Oneida Nation Chairman Tehassi Tasi Hill and Vice-Chairman Brandon Yellowbird Stevens comment on the Supreme Court ruling regarding the Indian Child Welfare Act

The U.S. Supreme Court upheld the Indian Child Welfare Act Thursday morning.

By a 7-to-2 vote, the court rejected challenges to ICWA in a decision authored by Justice Barrett and joined by Chief Justice Roberts and Justices Sotomayor, Kagan, Gorsuch, Kavanaugh and Jackson.  The Court ruled Congress possesses broad authority to legislate regarding Indian affairs, and had authority to enact ICWA.  The Court also rejected the petitioners’ anti-commandeering claims.  Finally, the Court declined to address the petitioners’ Equal Protection and nondelegation doctrine claims, because it found none of the petitioners had standing to present those claims.

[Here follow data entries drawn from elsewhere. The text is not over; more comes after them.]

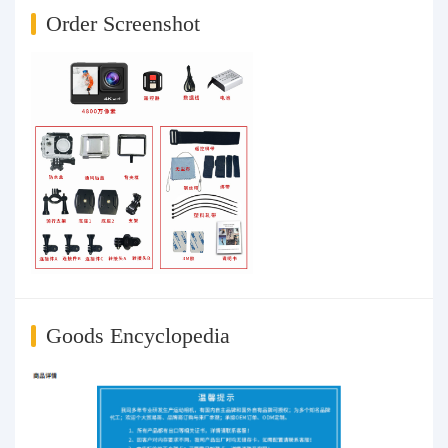
Order Screenshot
Goods Encyclopedia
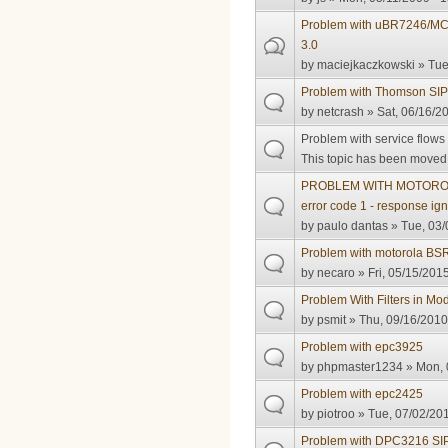
Problem with uBR7246/MC
3.0
by
maciejkaczkowski
» Tue
Problem with Thomson SIP
by
netcrash
» Sat, 06/16/2
Problem with service flow
This topic has been moved t
PROBLEM WITH MOTOROL
error code 1 - response ig
by
paulo dantas
» Tue, 03/
Problem with motorola BS
by
necaro
» Fri, 05/15/2015
Problem With Filters in Mo
by
psmit
» Thu, 09/16/2010
Problem with epc3925
by
phpmaster1234
» Mon, 
Problem with epc2425
by
piotroo
» Tue, 07/02/201
Problem with DPC3216 SI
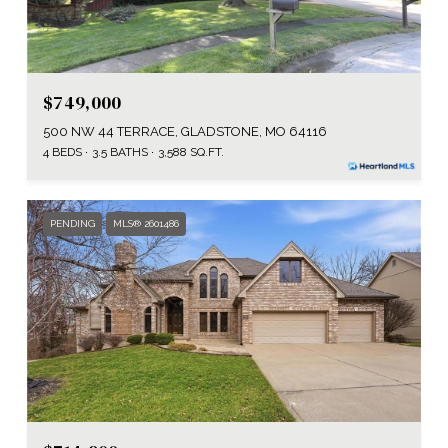
$749,000
500 NW 44 TERRACE, GLADSTONE, MO 64116
4 BEDS
3.5 BATHS
3,588 SQ.FT.
PENDING
MLS® 2601486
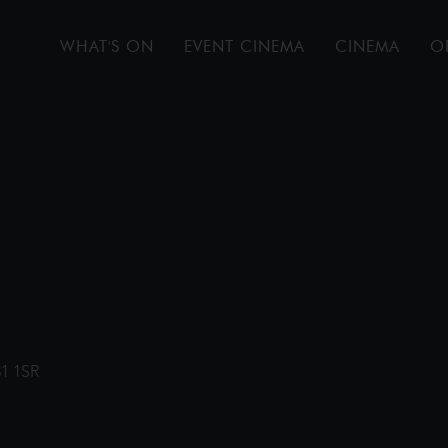
WHAT'S ON
EVENT CINEMA
CINEMA
O
31 1SR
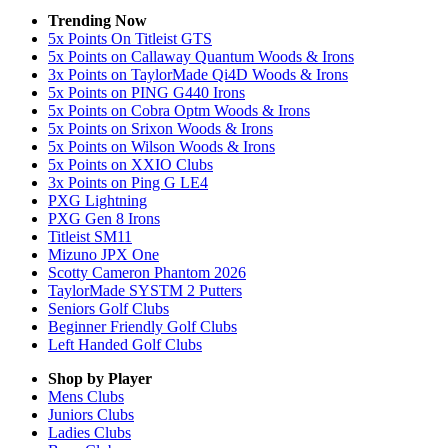
Trending Now
5x Points On Titleist GTS
5x Points on Callaway Quantum Woods & Irons
3x Points on TaylorMade Qi4D Woods & Irons
5x Points on PING G440 Irons
5x Points on Cobra Optm Woods & Irons
5x Points on Srixon Woods & Irons
5x Points on Wilson Woods & Irons
5x Points on XXIO Clubs
3x Points on Ping G LE4
PXG Lightning
PXG Gen 8 Irons
Titleist SM11
Mizuno JPX One
Scotty Cameron Phantom 2026
TaylorMade SYSTM 2 Putters
Seniors Golf Clubs
Beginner Friendly Golf Clubs
Left Handed Golf Clubs
Shop by Player
Mens
Clubs
Juniors
Clubs
Ladies
Clubs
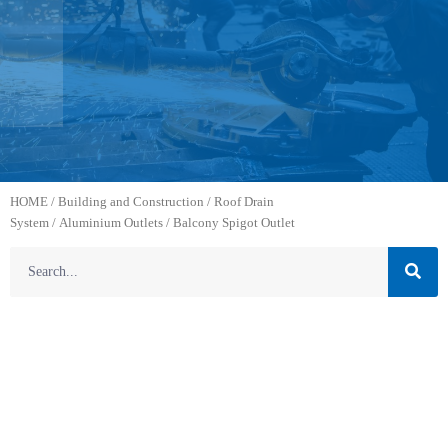
HOME
/
Building and Construction
/
Roof Drain
System
/
Aluminium Outlets
/ Balcony Spigot Outlet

A statement from Cherokee Nation Principal Chief Chuck Hoskin, Jr., Morongo Band of Mission Indians Chairman Charles Martin, Oneida Nation Chairman Tehassi Hill and Quinault Indian Nation President Guy Capoeman can be read here:

“Today, the Supreme Court once again ruled that ICWA, heralded as the gold standard in child welfare for over 40 years, is constitutional. Today’s decision is a major victory for Native tribes, children, and the future of our culture and heritage. It is also a broad affirmation of the rule of law, and of the basic constitutional principles surrounding relationships between Congress and
tribal nations. We hope this decision will lay to rest the political attacks aimed at diminishing tribal sovereignty and creating instability throughout Indian law that have persisted for too long.

“The Court once again demonstrated that it understands the legitimacy of ICWA and what it means for tribes, families, and children. By ruling on the side of children’s health and safety, the
U.S. constitution, and centuries of precedent, the justices have landed on the right side of history. With these latest political attacks on ICWA now behind us, we hope we can move forward on focusing on what is best for our children.”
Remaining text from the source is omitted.